I was puzzled by this when I saw a strange order of the following files listed in ls :
Star Wars Episode II - Attack of the Clones (2002) BDRip.mkv Star Wars Episode III - Revenge of the Sith (2005) BDRip.mkv Star Wars Episode I - The Phantom Menace (1999) BDRip.mkv Star Wars Episode IV - A New Hope (1977) BDRip.mkv Star Wars Episode VI - Return of the Jedi (1983) BDRip.mkv Star Wars Episode V - The Empire Strikes Back (1980) BDRip.mkv
From the point of view of a person, "I" should go first, then "II", etc.
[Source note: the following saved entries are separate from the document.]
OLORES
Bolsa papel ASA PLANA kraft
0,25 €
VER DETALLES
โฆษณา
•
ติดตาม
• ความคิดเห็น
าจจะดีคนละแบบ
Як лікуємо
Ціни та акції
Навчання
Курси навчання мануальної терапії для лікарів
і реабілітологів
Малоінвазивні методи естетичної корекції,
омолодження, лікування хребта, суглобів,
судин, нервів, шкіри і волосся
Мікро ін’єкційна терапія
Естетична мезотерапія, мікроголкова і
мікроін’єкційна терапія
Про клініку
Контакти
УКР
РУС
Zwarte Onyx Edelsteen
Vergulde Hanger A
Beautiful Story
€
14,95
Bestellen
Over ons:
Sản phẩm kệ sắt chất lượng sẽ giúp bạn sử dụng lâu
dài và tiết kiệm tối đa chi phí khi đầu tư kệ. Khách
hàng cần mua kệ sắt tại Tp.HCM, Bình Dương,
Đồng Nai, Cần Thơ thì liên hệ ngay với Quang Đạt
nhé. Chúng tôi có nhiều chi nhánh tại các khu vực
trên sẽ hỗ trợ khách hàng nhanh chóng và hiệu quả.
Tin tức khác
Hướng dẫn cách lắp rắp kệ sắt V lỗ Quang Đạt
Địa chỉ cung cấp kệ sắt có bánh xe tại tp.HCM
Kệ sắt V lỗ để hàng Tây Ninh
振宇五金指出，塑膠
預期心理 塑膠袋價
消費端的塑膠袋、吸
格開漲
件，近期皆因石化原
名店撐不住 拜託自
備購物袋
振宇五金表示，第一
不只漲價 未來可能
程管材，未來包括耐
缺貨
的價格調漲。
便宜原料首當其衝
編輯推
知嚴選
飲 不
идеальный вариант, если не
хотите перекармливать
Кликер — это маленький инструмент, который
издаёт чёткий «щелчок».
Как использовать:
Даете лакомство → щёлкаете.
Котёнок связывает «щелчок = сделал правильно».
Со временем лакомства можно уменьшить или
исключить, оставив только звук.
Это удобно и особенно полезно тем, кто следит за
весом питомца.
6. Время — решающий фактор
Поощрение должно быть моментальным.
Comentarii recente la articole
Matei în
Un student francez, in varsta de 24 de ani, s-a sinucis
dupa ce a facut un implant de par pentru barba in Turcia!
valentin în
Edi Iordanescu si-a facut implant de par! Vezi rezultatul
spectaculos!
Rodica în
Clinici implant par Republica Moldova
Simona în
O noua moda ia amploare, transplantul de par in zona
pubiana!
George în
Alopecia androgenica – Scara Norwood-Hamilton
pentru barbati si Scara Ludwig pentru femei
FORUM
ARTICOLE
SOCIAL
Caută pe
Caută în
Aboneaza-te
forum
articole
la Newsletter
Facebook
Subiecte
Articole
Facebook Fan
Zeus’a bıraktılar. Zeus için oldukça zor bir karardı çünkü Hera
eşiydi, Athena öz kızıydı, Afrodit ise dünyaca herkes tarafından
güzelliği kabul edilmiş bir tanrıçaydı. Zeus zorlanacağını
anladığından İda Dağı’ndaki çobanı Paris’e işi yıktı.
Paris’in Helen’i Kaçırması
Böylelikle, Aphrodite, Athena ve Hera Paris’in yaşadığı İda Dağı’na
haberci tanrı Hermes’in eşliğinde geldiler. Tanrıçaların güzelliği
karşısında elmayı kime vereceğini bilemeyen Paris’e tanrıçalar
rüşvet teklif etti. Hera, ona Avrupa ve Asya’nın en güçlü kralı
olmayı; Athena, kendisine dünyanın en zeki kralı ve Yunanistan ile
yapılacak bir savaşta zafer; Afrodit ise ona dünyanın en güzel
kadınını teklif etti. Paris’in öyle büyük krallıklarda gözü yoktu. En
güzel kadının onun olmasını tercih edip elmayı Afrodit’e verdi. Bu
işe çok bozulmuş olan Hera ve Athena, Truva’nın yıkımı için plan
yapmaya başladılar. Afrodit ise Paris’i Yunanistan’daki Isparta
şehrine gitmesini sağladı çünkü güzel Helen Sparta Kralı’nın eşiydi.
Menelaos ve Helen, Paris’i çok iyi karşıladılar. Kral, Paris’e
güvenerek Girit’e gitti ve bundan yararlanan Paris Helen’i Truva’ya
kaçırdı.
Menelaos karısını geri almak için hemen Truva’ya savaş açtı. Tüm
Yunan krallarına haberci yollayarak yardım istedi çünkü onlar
so I created a file with the following contents:
$ cat 1 Star Wars Episode II - Attack Star Wars Episode III - Revenge Star Wars Episode I - The Star Wars Episode IV - A Star Wars Episode VI - Return Star Wars Episode V - The
if I sort it, it gives me the following:
$ sort 1 Star Wars Episode II - Attack Star Wars Episode III - Revenge Star Wars Episode I - The Star Wars Episode IV - A Star Wars Episode VI - Return Star Wars Episode V - The
However, if I delete the '-' and everything after it sorts correctly:
$ cat 1 Star Wars Episode II Star Wars Episode III Star Wars Episode I Star Wars Episode IV Star Wars Episode VI Star Wars Episode V $ sort 1 Star Wars Episode I Star Wars Episode II Star Wars Episode III Star Wars Episode IV Star Wars Episode V Star Wars Episode VI
So, as soon as I add a character after the space, it will start sorting unpredictable for me:
$ cat 1 Star Wars Episode II y Star Wars Episode III x Star Wars Episode I z Star Wars Episode IV w Star Wars Episode VI v Star Wars Episode V u $ sort 1 Star Wars Episode III x Star Wars Episode II y Star Wars Episode IV w Star Wars Episode I z Star Wars Episode VI v Star Wars Episode V u
Any hint of similar behavior?
Update: sorting: using en_CA.UTF-8 sorting rules
update # 2 as per the comment below, this is due to the locale.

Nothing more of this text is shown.